WHAT TO PRODUCE
Copy the data that follows, character for character, minus the pictures.

THE DATA
********************

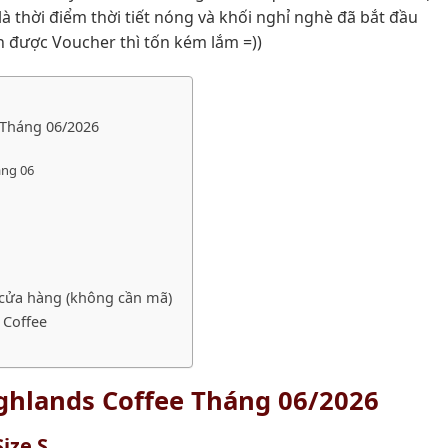
là thời điểm thời tiết nóng và khối nghỉ nghè đã bắt đầu
n được Voucher thì tốn kém lắm =))
 Tháng 06/2026
áng 06
i cửa hàng (không cần mã)
 Coffee
ghlands Coffee Tháng 06/2026
Size S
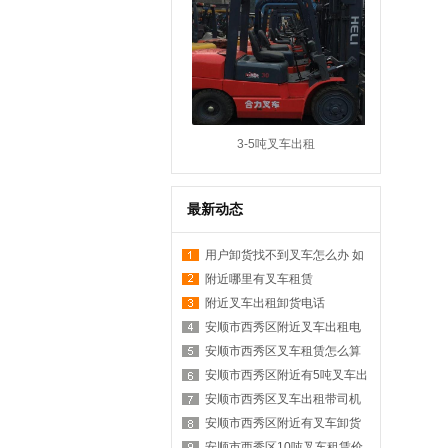
3-5吨叉车出租
最新动态
用户卸货找不到叉车怎么办 如
何在附近找叉车
附近哪里有叉车租赁
附近叉车出租卸货电话
安顺市西秀区附近叉车出租电
话是多少？
安顺市西秀区叉车租赁怎么算
台班？
安顺市西秀区附近有5吨叉车出
租吗？
安顺市西秀区叉车出租带司机
价格？
安顺市西秀区附近有叉车卸货
服务吗？
安顺市西秀区10吨叉车租赁价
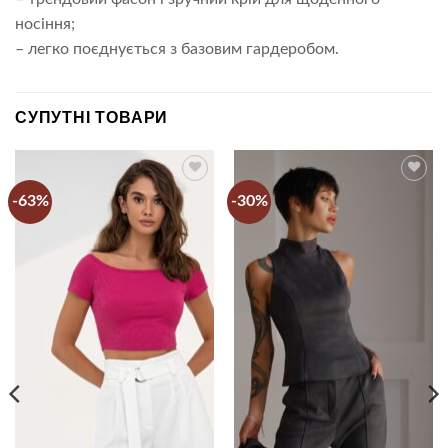
носіння;
– легко поєднується з базовим гардеробом.
СУПУТНІ ТОВАРИ
-63%
-30%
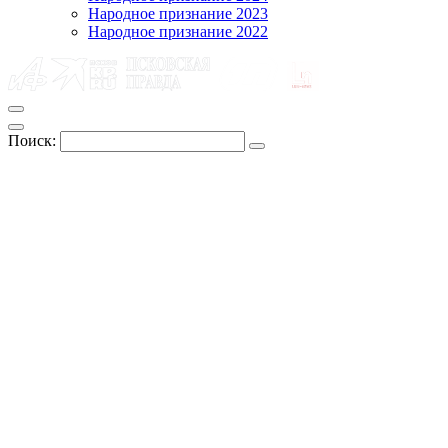
Народное признание 2023
Народное признание 2022
Поиск:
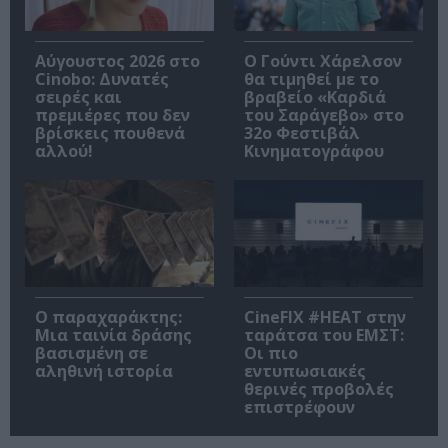
Αύγουστος 2026 στο
Ο Γούντι Χάρελσον
Cinobo: Δυνατές
θα τιμηθεί με το
σειρές και
βραβείο «Καρδιά
πρεμιέρες που δεν
του Σαράγεβο» στο
βρίσκεις πουθενά
32ο Φεστιβάλ
αλλού!
Κινηματογράφου
Ο παραχαράκτης:
CineFIX #ΗΕΑΤ στην
Μια ταινία δράσης
ταράτσα του ΕΜΣΤ:
βασισμένη σε
Οι πιο
αληθινή ιστορία
εντυπωσιακές
θερινές προβολές
επιστρέφουν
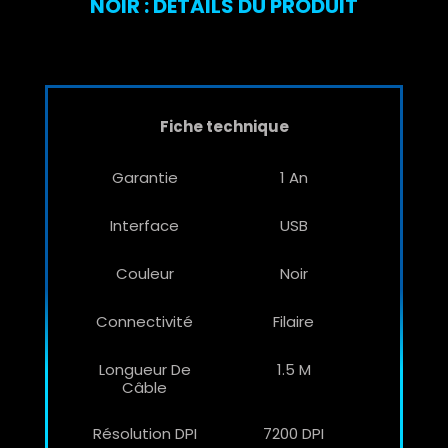
NOIR : DÉTAILS DU PRODUIT
Fiche technique
Garantie
1 An
Interface
USB
Couleur
Noir
Connectivité
Filaire
Longueur De
1.5 M
Câble
Résolution DPI
7200 DPI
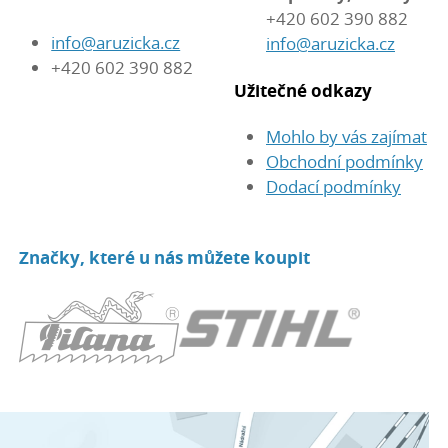
+420 602 390 882
info@aruzicka.cz
info@aruzicka.cz
+420 602 390 882
Užitečné odkazy
Mohlo by vás zajímat
Obchodní podmínky
Dodací podmínky
Značky, které u nás můžete koupit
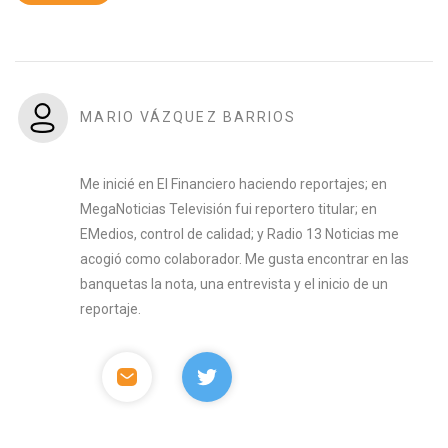
MARIO VÁZQUEZ BARRIOS
Me inicié en El Financiero haciendo reportajes; en
MegaNoticias Televisión fui reportero titular; en
EMedios, control de calidad; y Radio 13 Noticias me
acogió como colaborador. Me gusta encontrar en las
banquetas la nota, una entrevista y el inicio de un
reportaje.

********************

OUTPUT FOR THIS EXERCISE
là thời điểm thời tiết nóng và khối nghỉ nghè đã bắt đầu
n được Voucher thì tốn kém lắm =))
 Tháng 06/2026
áng 06
i cửa hàng (không cần mã)
 Coffee
ghlands Coffee Tháng 06/2026
Size S
3-5吨叉车出租
最新动态
用户卸货找不到叉车怎么办 如
何在附近找叉车
附近哪里有叉车租赁
附近叉车出租卸货电话
安顺市西秀区附近叉车出租电
话是多少？
安顺市西秀区叉车租赁怎么算
台班？
安顺市西秀区附近有5吨叉车出
租吗？
安顺市西秀区叉车出租带司机
价格？
安顺市西秀区附近有叉车卸货
服务吗？
安顺市西秀区10吨叉车租赁价
носіння;
– легко поєднується з базовим гардеробом.
СУПУТНІ ТОВАРИ
-63%
-30%
Народное признание 2023
Народное признание 2022
Поиск:
Αύγουστος 2026 στο
Ο Γούντι Χάρελσον
Cinobo: Δυνατές
θα τιμηθεί με το
σειρές και
βραβείο «Καρδιά
πρεμιέρες που δεν
του Σαράγεβο» στο
βρίσκεις πουθενά
32ο Φεστιβάλ
αλλού!
Κινηματογράφου
Ο παραχαράκτης:
CineFIX #ΗΕΑΤ στην
Μια ταινία δράσης
ταράτσα του ΕΜΣΤ:
βασισμένη σε
Οι πιο
αληθινή ιστορία
εντυπωσιακές
θερινές προβολές
επιστρέφουν
NOIR : DÉTAILS DU PRODUIT
Fiche technique
Garantie
1 An
Interface
USB
Couleur
Noir
Connectivité
Filaire
Longueur De
1.5 M
Câble
Résolution DPI
7200 DPI
+420 602 390 882
info@aruzicka.cz
info@aruzicka.cz
+420 602 390 882
Užitečné odkazy
Mohlo by vás zajímat
Obchodní podmínky
Dodací podmínky
Značky, které u nás můžete koupit
MARIO VÁZQUEZ BARRIOS
Me inicié en El Financiero haciendo reportajes; en
MegaNoticias Televisión fui reportero titular; en
EMedios, control de calidad; y Radio 13 Noticias me
acogió como colaborador. Me gusta encontrar en las
banquetas la nota, una entrevista y el inicio de un
reportaje.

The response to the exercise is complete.